Dataset entries
--------

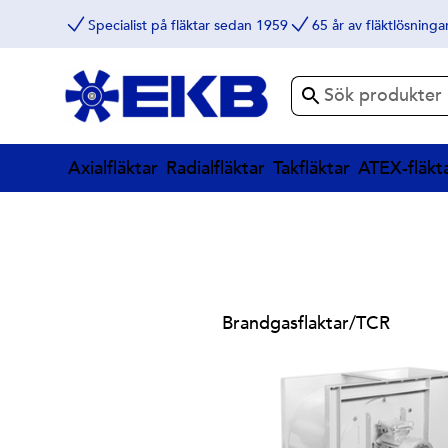
Specialist på fläktar sedan 1959
65 år av fläktlösninga
Axialfläktar
Radialfläktar
Takfläktar
ATEX-fläkt
Brandgasflaktar
/
TCR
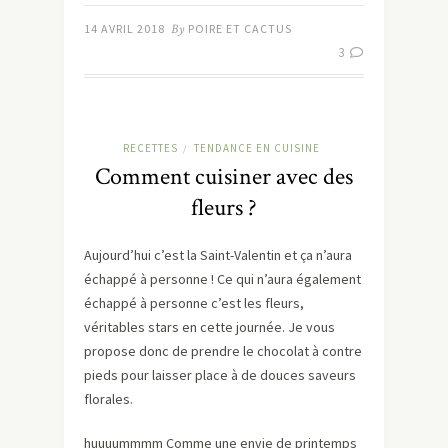
14 AVRIL 2018
By
POIRE ET CACTUS
3
RECETTES
TENDANCE EN CUISINE
/
Comment cuisiner avec des
fleurs ?
Aujourd’hui c’est la Saint-Valentin et ça n’aura
échappé à personne ! Ce qui n’aura également
échappé à personne c’est les fleurs,
véritables stars en cette journée. Je vous
propose donc de prendre le chocolat à contre
pieds pour laisser place à de douces saveurs
florales.
huuuummmm Comme une envie de printemps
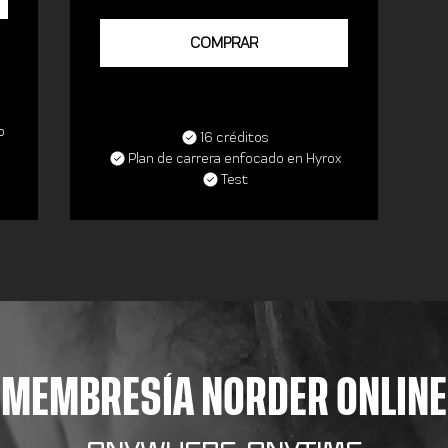
COMPRAR
o
16 créditos
Plan de carrera enfocado en Hyrox
Test
MEMBRESÍA NORDER ONLINE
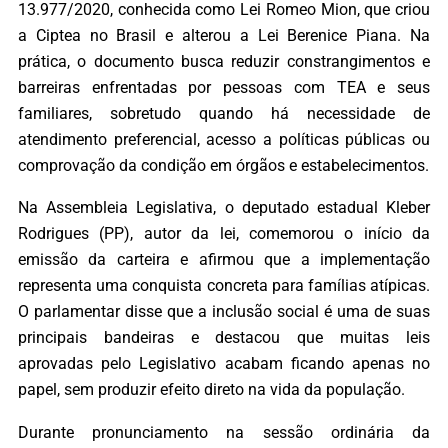
13.977/2020, conhecida como Lei Romeo Mion, que criou
a Ciptea no Brasil e alterou a Lei Berenice Piana. Na
prática, o documento busca reduzir constrangimentos e
barreiras enfrentadas por pessoas com TEA e seus
familiares, sobretudo quando há necessidade de
atendimento preferencial, acesso a políticas públicas ou
comprovação da condição em órgãos e estabelecimentos.
Na Assembleia Legislativa, o deputado estadual Kleber
Rodrigues (PP), autor da lei, comemorou o início da
emissão da carteira e afirmou que a implementação
representa uma conquista concreta para famílias atípicas.
O parlamentar disse que a inclusão social é uma de suas
principais bandeiras e destacou que muitas leis
aprovadas pelo Legislativo acabam ficando apenas no
papel, sem produzir efeito direto na vida da população.
Durante pronunciamento na sessão ordinária da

--------

Word for word, set down each record shown above, omitting the pictures.

- **Task solution**
Specialist på fläktar sedan 1959
65 år av fläktlösninga
Axialfläktar
Radialfläktar
Takfläktar
ATEX-fläkt
Brandgasflaktar
/
TCR
14 AVRIL 2018
By
POIRE ET CACTUS
3
RECETTES
TENDANCE EN CUISINE
/
Comment cuisiner avec des
fleurs ?
Aujourd’hui c’est la Saint-Valentin et ça n’aura
échappé à personne ! Ce qui n’aura également
échappé à personne c’est les fleurs,
véritables stars en cette journée. Je vous
propose donc de prendre le chocolat à contre
pieds pour laisser place à de douces saveurs
florales.
huuuummmm Comme une envie de printemps
COMPRAR
o
16 créditos
Plan de carrera enfocado en Hyrox
Test
MEMBRESÍA NORDER ONLINE
13.977/2020, conhecida como Lei Romeo Mion, que criou
a Ciptea no Brasil e alterou a Lei Berenice Piana. Na
prática, o documento busca reduzir constrangimentos e
barreiras enfrentadas por pessoas com TEA e seus
familiares, sobretudo quando há necessidade de
atendimento preferencial, acesso a políticas públicas ou
comprovação da condição em órgãos e estabelecimentos.
Na Assembleia Legislativa, o deputado estadual Kleber
Rodrigues (PP), autor da lei, comemorou o início da
emissão da carteira e afirmou que a implementação
representa uma conquista concreta para famílias atípicas.
O parlamentar disse que a inclusão social é uma de suas
principais bandeiras e destacou que muitas leis
aprovadas pelo Legislativo acabam ficando apenas no
papel, sem produzir efeito direto na vida da população.
Durante pronunciamento na sessão ordinária da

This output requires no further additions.